> **WHAT THE EXERCISE ASKS**
From the line that contains "Х 18-25С PRESTA" to the final line of the entries below, write out every line exactly as it appears, and nothing else.

> **DATA SHOWN**
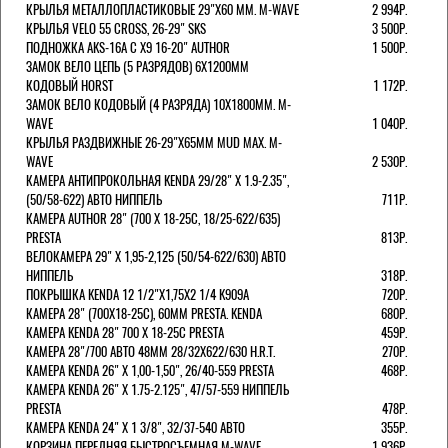
КРЫЛЬЯ МЕТАЛЛОПЛАСТИКОВЫЕ 29"Х60 ММ. M-WAVE
2 994Р.
КРЫЛЬЯ VELO 55 CROSS, 26-29" SKS
3 500Р.
ПОДНОЖКА AKS-16A C X9 16-20" AUTHOR
1 500Р.
ЗАМОК ВЕЛО ЦЕПЬ (5 РАЗРЯДОВ) 6Х1200ММ
КОДОВЫЙ HORST
1 172Р.
ЗАМОК ВЕЛО КОДОВЫЙ (4 РАЗРЯДА) 10Х1800ММ. M-
WAVE
1 040Р.
КРЫЛЬЯ РАЗДВИЖНЫЕ 26-29"Х65ММ MUD MAX. M-
WAVE
2 530Р.
КАМЕРА АНТИПРОКОЛЬНАЯ KENDA 29/28" Х 1.9-2.35",
(50/58-622) АВТО НИППЕЛЬ
711Р.
КАМЕРА AUTHOR 28" (700 Х 18-25С, 18/25-622/635)
PRESTA
813Р.
ВЕЛОКАМЕРА 29" X 1,95-2,125 (50/54-622/630) АВТО
НИППЕЛЬ
318Р.
ПОКРЫШКА KENDA 12 1/2"Х1,75X2 1/4 K909A
720Р.
КАМЕРА 28" (700Х18-25С), 60ММ PRESTA. KENDA
680Р.
КАМЕРА KENDA 28" 700 Х 18-25С PRESTA
459Р.
КАМЕРА 28"/700 АВТО 48ММ 28/32Х622/630 H.R.T.
270Р.
КАМЕРА KENDA 26" Х 1,00-1,50", 26/40-559 PRESTA
468Р.
КАМЕРА KENDA 26" Х 1.75-2.125", 47/57-559 НИППЕЛЬ
PRESTA
478Р.
КАМЕРА KENDA 24" Х 1 3/8", 32/37-540 АВТО
355Р.
КОРЗИНА ПЕРЕДНЯЯ БЫСТРОСЪЕМНАЯ M-WAVE
1 936Р.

> **SOLUTION TO THE PROBLEM**
КАМЕРА KENDA 28" 700 Х 18-25С PRESTA
459Р.
КАМЕРА 28"/700 АВТО 48ММ 28/32Х622/630 H.R.T.
270Р.
КАМЕРА KENDA 26" Х 1,00-1,50", 26/40-559 PRESTA
468Р.
КАМЕРА KENDA 26" Х 1.75-2.125", 47/57-559 НИППЕЛЬ
PRESTA
478Р.
КАМЕРА KENDA 24" Х 1 3/8", 32/37-540 АВТО
355Р.
КОРЗИНА ПЕРЕДНЯЯ БЫСТРОСЪЕМНАЯ M-WAVE
1 936Р.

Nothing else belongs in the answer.